AIONER: All-in-one scheme-based biomedical named entity recognition using deep learning
This addresses the problem of limited generalizability and single-entity focus in BioNER for biomedical researchers and text mining applications, though it appears incremental as it builds on existing deep learning methods.
The paper tackles data scarcity and overfitting in biomedical named entity recognition (BioNER) by proposing an all-in-one scheme that uses external annotated resources, resulting in a tool (AIONER) that shows effectiveness and robustness on 14 benchmark tasks and handles unseen entity types and large-scale text like PubMed data.

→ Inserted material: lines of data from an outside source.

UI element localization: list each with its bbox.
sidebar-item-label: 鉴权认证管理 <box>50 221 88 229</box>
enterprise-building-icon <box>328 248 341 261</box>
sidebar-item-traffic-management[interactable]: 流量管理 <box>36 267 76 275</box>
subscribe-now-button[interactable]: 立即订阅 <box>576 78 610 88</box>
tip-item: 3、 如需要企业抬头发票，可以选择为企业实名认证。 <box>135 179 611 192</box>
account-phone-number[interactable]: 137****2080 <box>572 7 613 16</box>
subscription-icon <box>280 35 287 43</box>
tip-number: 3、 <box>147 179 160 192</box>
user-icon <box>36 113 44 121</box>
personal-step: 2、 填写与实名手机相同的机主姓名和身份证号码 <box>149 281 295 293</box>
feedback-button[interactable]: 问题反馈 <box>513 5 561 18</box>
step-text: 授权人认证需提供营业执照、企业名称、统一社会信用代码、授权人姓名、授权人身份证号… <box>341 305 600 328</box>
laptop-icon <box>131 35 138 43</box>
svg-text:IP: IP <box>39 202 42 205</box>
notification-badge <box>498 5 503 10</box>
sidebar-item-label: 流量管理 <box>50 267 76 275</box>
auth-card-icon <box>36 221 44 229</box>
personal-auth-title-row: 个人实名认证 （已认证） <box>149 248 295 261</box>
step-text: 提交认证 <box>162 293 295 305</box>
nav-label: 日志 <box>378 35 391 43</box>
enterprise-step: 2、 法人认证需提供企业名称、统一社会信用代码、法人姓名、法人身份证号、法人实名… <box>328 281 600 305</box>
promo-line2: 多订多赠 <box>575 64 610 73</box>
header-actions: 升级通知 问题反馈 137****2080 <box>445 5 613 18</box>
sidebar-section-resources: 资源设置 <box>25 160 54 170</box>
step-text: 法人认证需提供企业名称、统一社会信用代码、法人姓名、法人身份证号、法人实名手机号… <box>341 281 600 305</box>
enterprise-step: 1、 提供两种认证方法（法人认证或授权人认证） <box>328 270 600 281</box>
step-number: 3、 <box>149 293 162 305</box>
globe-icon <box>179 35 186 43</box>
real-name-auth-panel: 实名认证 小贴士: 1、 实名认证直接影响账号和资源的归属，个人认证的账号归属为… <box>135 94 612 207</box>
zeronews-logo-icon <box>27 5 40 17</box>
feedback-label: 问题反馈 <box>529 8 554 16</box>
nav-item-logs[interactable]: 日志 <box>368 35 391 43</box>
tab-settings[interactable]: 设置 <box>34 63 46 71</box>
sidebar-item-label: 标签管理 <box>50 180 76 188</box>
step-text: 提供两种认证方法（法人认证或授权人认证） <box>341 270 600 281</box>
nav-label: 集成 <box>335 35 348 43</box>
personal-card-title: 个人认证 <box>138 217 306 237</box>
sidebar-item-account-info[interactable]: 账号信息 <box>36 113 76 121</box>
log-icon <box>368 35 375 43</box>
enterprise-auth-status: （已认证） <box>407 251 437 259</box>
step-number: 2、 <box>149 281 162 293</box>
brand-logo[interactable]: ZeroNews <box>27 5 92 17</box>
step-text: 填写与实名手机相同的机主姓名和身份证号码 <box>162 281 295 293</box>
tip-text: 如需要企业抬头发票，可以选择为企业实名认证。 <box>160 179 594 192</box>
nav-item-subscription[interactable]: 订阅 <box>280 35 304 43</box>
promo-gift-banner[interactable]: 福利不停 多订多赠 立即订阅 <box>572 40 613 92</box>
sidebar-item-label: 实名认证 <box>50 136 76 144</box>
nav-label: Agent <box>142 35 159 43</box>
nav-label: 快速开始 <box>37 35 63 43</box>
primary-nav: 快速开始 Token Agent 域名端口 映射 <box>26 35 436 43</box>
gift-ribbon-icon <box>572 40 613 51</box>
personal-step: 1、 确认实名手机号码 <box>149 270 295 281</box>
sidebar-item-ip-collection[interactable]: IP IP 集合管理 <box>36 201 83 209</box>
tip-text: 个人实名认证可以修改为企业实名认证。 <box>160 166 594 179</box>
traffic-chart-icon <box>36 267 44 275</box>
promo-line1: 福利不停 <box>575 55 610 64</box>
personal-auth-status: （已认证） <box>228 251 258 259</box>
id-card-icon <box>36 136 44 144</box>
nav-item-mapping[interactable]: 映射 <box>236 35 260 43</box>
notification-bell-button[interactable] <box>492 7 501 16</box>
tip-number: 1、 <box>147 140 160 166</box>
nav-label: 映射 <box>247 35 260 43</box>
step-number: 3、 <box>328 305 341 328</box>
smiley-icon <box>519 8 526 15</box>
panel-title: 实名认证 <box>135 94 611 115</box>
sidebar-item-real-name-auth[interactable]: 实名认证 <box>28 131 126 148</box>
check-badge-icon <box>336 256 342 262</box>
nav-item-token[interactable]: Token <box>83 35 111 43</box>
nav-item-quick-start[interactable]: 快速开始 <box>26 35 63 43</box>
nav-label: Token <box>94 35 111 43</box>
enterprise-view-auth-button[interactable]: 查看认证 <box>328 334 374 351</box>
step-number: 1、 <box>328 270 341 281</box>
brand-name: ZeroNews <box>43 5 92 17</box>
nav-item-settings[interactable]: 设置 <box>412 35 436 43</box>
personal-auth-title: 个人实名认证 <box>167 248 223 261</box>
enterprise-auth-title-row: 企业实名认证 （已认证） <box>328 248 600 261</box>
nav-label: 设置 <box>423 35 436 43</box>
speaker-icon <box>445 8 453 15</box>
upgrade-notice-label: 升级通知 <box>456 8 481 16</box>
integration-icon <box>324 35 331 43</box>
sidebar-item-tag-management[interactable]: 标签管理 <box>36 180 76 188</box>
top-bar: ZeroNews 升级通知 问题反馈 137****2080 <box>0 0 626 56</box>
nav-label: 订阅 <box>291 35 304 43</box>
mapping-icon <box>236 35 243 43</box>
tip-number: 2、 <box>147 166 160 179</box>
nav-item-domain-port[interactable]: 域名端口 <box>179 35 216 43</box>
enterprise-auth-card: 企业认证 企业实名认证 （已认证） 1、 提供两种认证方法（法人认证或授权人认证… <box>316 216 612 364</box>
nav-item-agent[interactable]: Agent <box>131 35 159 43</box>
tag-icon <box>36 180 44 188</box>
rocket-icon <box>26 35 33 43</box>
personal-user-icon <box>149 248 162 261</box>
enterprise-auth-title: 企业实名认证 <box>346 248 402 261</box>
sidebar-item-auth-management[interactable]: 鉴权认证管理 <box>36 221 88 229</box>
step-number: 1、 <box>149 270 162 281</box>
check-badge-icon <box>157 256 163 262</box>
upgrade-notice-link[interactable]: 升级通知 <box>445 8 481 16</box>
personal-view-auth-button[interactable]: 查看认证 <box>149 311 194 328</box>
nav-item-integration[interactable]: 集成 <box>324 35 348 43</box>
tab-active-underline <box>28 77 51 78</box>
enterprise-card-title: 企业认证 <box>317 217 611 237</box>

Biomedical named entity recognition (BioNER) seeks to automatically recognize biomedical entities in natural language text, serving as a necessary foundation for downstream text mining tasks and applications such as information extraction and question answering. Manually labeling training data for the BioNER task is costly, however, due to the significant domain expertise required for accurate annotation. The resulting data scarcity causes current BioNER approaches to be prone to overfitting, to suffer from limited generalizability, and to address a single entity type at a time (e.g., gene or disease). We therefore propose a novel all-in-one (AIO) scheme that uses external data from existing annotated resources to enhance the accuracy and stability of BioNER models. We further present AIONER, a general-purpose BioNER tool based on cutting-edge deep learning and our AIO schema. We evaluate AIONER on 14 BioNER benchmark tasks and show that AIONER is effective, robust, and compares favorably to other state-of-the-art approaches such as multi-task learning. We further demonstrate the practical utility of AIONER in three independent tasks to recognize entity types not previously seen in training data, as well as the advantages of AIONER over existing methods for processing biomedical text at a large scale (e.g., the entire PubMed data).